Port Ellen was a good whisky. There’s no denying that. It does need to be taken into account though, that Islay whiskies have been very much in demand for years now, and the lure of a rare Islay malt from a distillery that closed almost three decades ago? How can you resist that call? Most releases you’re liable to get your hands on (if at all) are in the mid twenties to early thirties age bracket. Generally speaking (very generally…not saying this is a rule) older whisky is better than younger whisky. So…here’s what we end up with:
Good whisky + appeal of scarcity + age = 3/4 of the Port Ellen mystique.
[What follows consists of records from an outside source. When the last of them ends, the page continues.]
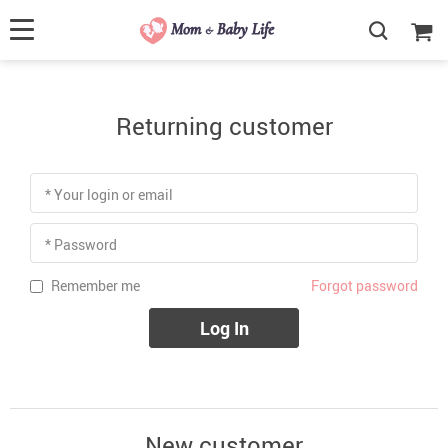
Returning customer
* Your login or email
* Password
Forgot password
Remember me
Log In
New customer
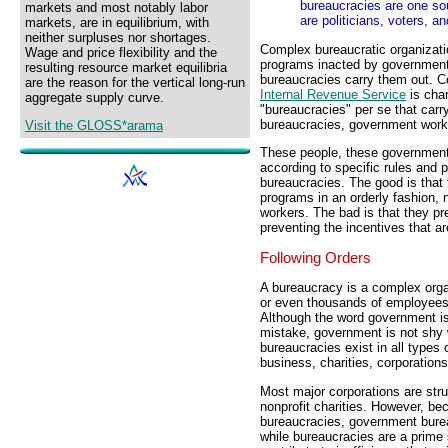
bureaucracies are one so
markets and most notably labor
are politicians, voters, a
markets, are in equilibrium, with
neither surpluses nor shortages.
Complex bureaucratic organizati
Wage and price flexibility and the
programs inacted by governments.
resulting resource market equilibria
bureaucracies carry them out. C
are the reason for the vertical long-run
Internal Revenue Service
is char
aggregate supply curve.
"bureaucracies" per se that carr
bureaucracies, government work
Visit the GLOSS*arama
These people, these government 
according to specific rules and 
bureaucracies. The good is that 
programs in an orderly fashion,
workers. The bad is that they pr
preventing the incentives that ar
Following Orders
A bureaucracy is a complex orga
or even thousands of employees, 
Although the word government i
mistake, government is not shy
bureaucracies exist in all types 
business, charities, corporation
Most major corporations are str
nonprofit charities. However, b
bureaucracies, government burea
while bureaucracies are a prime 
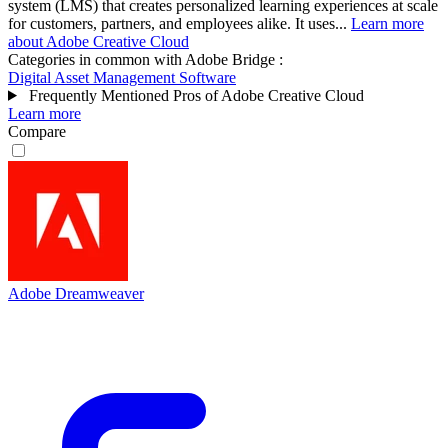
system (LMS) that creates personalized learning experiences at scale
for customers, partners, and employees alike. It uses...
Learn more
about Adobe Creative Cloud
Categories in common with
Adobe Bridge
:
Digital Asset Management Software
Frequently Mentioned Pros of Adobe Creative Cloud
Learn more
Compare
Adobe Dreamweaver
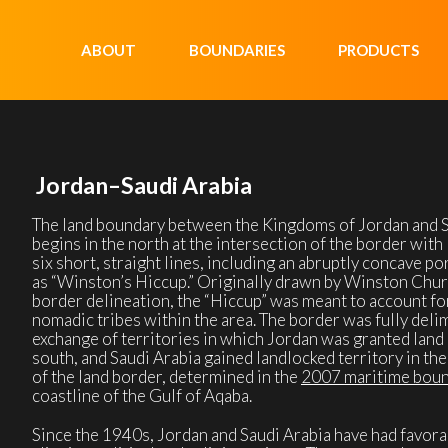
ABOUT
BOUNDARIES
PRODUCTS
Jordan–Saudi Arabia
The land boundary between the Kingdoms of Jordan and Sa
begins in the north at the intersection of the border with I
six short, straight lines, including an abruptly concave po
as “Winston’s Hiccup.” Originally drawn by Winston Church
border delineation, the “Hiccup” was meant to account f
nomadic tribes within the area. The border was fully delim
exchange of territories in which Jordan was granted land 
south, and Saudi Arabia gained landlocked territory in th
of the land border, determined in the
2007 maritime bou
coastline of the Gulf of Aqaba.
Since the 1940s, Jordan and Saudi Arabia have had favora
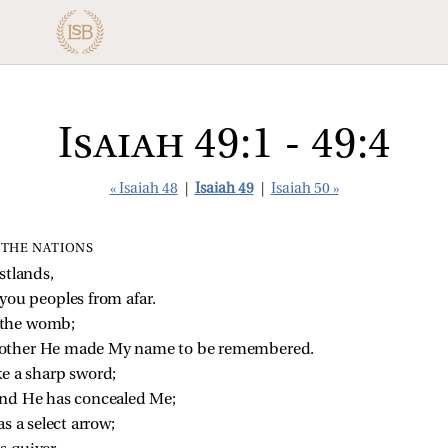
Isaiah 49:1 - 49:4
« Isaiah 48
|
Isaiah 49
|
Isaiah 50 »
F THE NATIONS
stlands,
you peoples from afar.
 the womb;
other He made My name to be remembered.
e a sharp sword;
and He has concealed Me;
s a select arrow;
The other 1/4? For me anyway is that this is a glass of history. Every drop consumed is one less in the world. There is something infinitely heartbreaking about that. Each time I sit down to a dram of Port Ellen it is an occasion and gives pause for relection. And that plays right into why we love single malt whisky.
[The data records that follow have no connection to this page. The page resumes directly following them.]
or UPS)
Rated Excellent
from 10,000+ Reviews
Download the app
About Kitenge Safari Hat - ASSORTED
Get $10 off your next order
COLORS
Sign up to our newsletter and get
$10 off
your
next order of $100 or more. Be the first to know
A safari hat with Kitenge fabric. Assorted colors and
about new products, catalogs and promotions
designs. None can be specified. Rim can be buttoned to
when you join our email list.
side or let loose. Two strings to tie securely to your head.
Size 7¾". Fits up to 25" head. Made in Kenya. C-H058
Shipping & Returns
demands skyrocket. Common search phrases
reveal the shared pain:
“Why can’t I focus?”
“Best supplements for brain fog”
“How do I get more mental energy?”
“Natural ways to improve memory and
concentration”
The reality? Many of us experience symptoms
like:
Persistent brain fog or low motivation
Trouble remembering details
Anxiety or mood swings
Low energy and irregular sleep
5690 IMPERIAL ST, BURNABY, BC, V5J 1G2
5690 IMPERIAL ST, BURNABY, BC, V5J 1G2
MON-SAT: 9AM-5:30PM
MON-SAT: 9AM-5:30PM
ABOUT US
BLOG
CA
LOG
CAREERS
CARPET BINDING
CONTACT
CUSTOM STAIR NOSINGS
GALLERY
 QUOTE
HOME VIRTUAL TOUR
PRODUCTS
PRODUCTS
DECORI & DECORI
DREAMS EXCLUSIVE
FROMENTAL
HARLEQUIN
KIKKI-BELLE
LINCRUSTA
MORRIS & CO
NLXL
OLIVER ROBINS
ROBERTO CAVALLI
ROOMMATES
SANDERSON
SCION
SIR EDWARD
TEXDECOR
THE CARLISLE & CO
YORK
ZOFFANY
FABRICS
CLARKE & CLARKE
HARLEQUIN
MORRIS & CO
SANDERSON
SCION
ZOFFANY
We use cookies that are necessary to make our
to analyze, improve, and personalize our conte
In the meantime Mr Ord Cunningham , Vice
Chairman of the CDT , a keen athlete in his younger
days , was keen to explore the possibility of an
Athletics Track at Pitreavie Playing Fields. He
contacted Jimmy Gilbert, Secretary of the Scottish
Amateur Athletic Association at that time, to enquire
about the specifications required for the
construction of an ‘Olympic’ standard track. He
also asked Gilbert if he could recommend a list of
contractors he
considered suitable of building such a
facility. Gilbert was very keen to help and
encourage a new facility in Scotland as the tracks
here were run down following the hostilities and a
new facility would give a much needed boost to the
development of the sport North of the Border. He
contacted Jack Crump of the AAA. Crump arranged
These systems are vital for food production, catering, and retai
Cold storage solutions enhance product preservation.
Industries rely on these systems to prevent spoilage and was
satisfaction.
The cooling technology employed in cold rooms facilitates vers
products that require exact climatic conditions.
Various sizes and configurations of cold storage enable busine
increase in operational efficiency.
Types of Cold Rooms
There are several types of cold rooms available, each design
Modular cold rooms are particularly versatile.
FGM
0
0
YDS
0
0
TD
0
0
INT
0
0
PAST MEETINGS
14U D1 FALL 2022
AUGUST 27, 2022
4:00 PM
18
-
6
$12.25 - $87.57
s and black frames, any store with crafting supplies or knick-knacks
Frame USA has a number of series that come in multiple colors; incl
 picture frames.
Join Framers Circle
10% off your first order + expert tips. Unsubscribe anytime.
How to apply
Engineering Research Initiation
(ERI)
Make no mistake…I love Port Ellen. I adore the malt and the tale behind it. But I also love honesty, and it is important to let others know that not all Port Ellen releases are ‘holy grails’ or ‘white whales’.
This is a 25 year old Signatory single cask release. It was matured in a refill sherry butt and arguably boasts the most sherry influence I’ve ever seen levied on a Port Ellen. The bottle says ‘matured in a refill sherry butt’. Note the word ‘matured’, as opposed to ‘finished’. I can only assume the whisky spent its entire life in this butt. 417 bottles were pulled from the cask after 25 years in wood and the whisky itself was still at a healthy 57%. This is a flawed Port Ellen, for sure, but really still quite enjoyable.
Nose: A touch of sulphur right off. Raisin tart. Far off cherry and a little orange. Leather and tobacco. Camphor. Somewhat barn-y. Deep smoke that, with a swirl, expands exponentially. Wet rocks. Some burnt notes atop the peat. Citrus.
Palate: Smoke. Again…you can taste a bit of sulphur and ash. Cherry and plum stand out amidst juicy sherry notes. Chocolate. Some licorice and iodine. Granny Smith apple and smoked wood chips in tandem. Wet hay. Really, really nice finish, lingering on fruits and…yeah…more smoke.
Extra half mark is for such a deep and resonant finish.
The sulphur note is a little tough to get around, but fortunately it is cushioned in a vast assortment of velvety fruit notes and some rather typical and comforting sherry familiarities.
And hey…it’s Port Ellen. Isn’t it always going to be enjoyable? This is history in a glass, people. You’re drinking the intangible.